Il a regardé Thomas, puis Maître Benali, puis moi.
— « Vous détruisez tout ce que votre oncle a construit, » a-t-il craché avant de sortir.
La porte a claqué.
Je me suis laissée tomber sur ma chaise. Mes mains tremblaient enfin.
Thomas m’a regardée un long moment.
— « Où avez-vous appris à faire ça ? »
— « À force d’avaler des humiliations, » ai-je soufflé. « Au bout d’un moment, soit on se tait pour toujours, soit on apprend à parler. »
— « Henri aurait été fier de vous, » a-t-il murmuré. « Très fier. »
Les vraies difficultés commencent
Le lendemain matin, à onze heures, un mail est arrivé dans ma boîte de réception.
Caron y annonçait sa démission pour « raisons personnelles », remerciait l’agence pour « ces nombreuses années de collaboration », et souhaitait bonne chance à la « nouvelle direction ».
Maître Benali m’a confirmé, dans un message séparé, que les modalités de rachat de ses parts étaient en bonne voie et qu’il avait signé un engagement de non-dénigrement.
Le danger le plus immédiat était écarté.
Mais je savais très bien que le plus dur commençait.
J’avais gagné un projet important, oui. J’avais évité un sabotage, oui.
Mais dans les couloirs, certains murmures restaient méfiants. Une femme m’a félicitée pour la présentation mais a ajouté :
— « Vous savez, ici, on a vu passer beaucoup de grandes idées qui ont fini au placard. On verra bien si ça dure. »

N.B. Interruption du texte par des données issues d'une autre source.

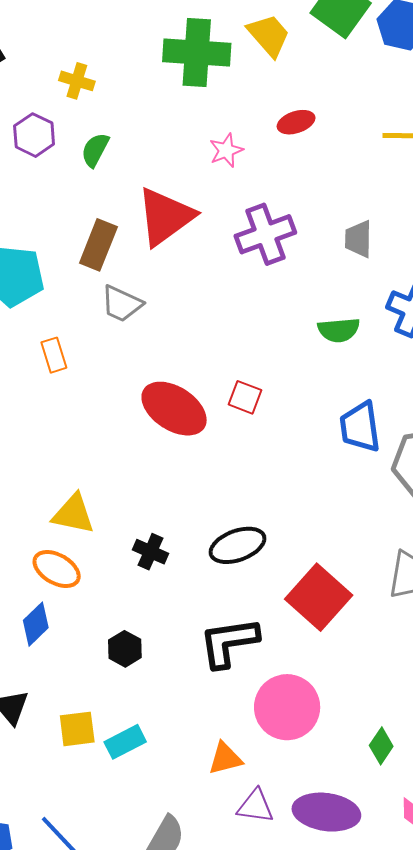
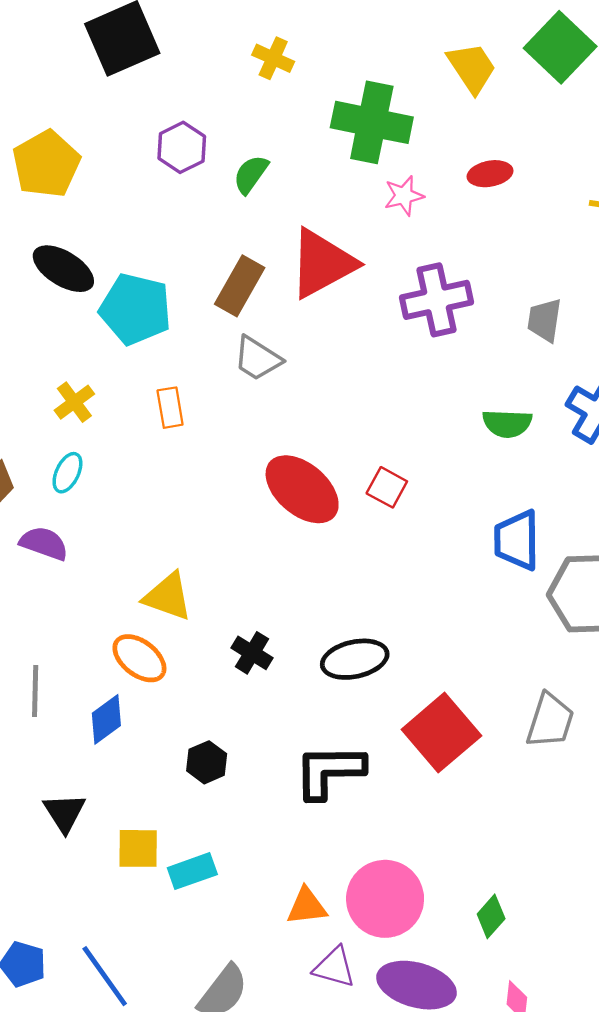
green cross: (197, 53) -> (372, 122), moved
yellow cross: (77, 81) -> (273, 58), moved
pink circle: (287, 707) -> (385, 899), moved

Je ne pouvais pas lui en vouloir. Moi-même, quelques semaines plus tôt, j’aurais douté d’une héritière qui sort de nulle part.
Ce qui allait faire la différence, ce ne serait pas une seule grande scène devant un tableau blanc.
Ce serait ce que je ferais ensuite. Projet après projet. Décision après décision.
Et la façon dont j’allais transformer l’héritage d’Henri en quelque chose de vivant, qui ne lui appartenait plus seulement à lui, mais à toute une nouvelle génération.
Le programme Delorme bouillonnait dans ma tête. Le siège de la coopérative venait d’ouvrir une porte.
Il me restait à prouver que ce n’était pas un coup de chance, mais le début de quelque chose de plus grand.
En sortant ce soir-là sur la terrasse du cinquième étage, Paris s’étendait devant moi, scintillant.
J’ai pensé à la fille de vingt ans qui croyait que sa vie se jouerait en ligne droite. À la femme de trente-trois ans qui dormait dans une voiture, persuadée d’avoir tout perdu.
Et à celle que j’étais en train de devenir, debout sur ce toit, un carnet dans une main, une agence entière dans l’autre.
Henri avait construit ce studio comme un pari sur mon avenir.
À moi, maintenant, de prouver qu’il ne s’était pas trompé.
Le Programme Delorme a officiellement vu le jour trois mois plus tard.
Nous avons rédigé un appel à candidatures simple, sans jargon :
« Vous aimez dessiner des espaces où les gens se sentent bien ? Vous avez du talent mais pas forcément les bons réseaux ? Envoyez-nous vos projets. »
Pas besoin de lettre de recommandation d’un grand nom, pas besoin de stage à l’étranger, pas besoin de parents architectes. Juste un portfolio honnête, une petite lettre sur ce qu’ils voulaient changer dans le monde.
Nous avons reçu plus de trois cents dossiers en quelques semaines.
Je passais mes soirées dans le studio du cinquième, entourée de plans, de maquettes en carton, d’e-mails imprimés. Thomas s’asseyait en face de moi, un café à la main, et lisait en silence.
Un dossier m’a particulièrement touchée.
Une jeune femme de vingt-deux ans, Inès Ben Saïd, originaire d’un quartier populaire de Lyon. Ses projets : des centres d’hébergement dignes pour les personnes sans domicile, avec cuisines partagées, ateliers, jardins.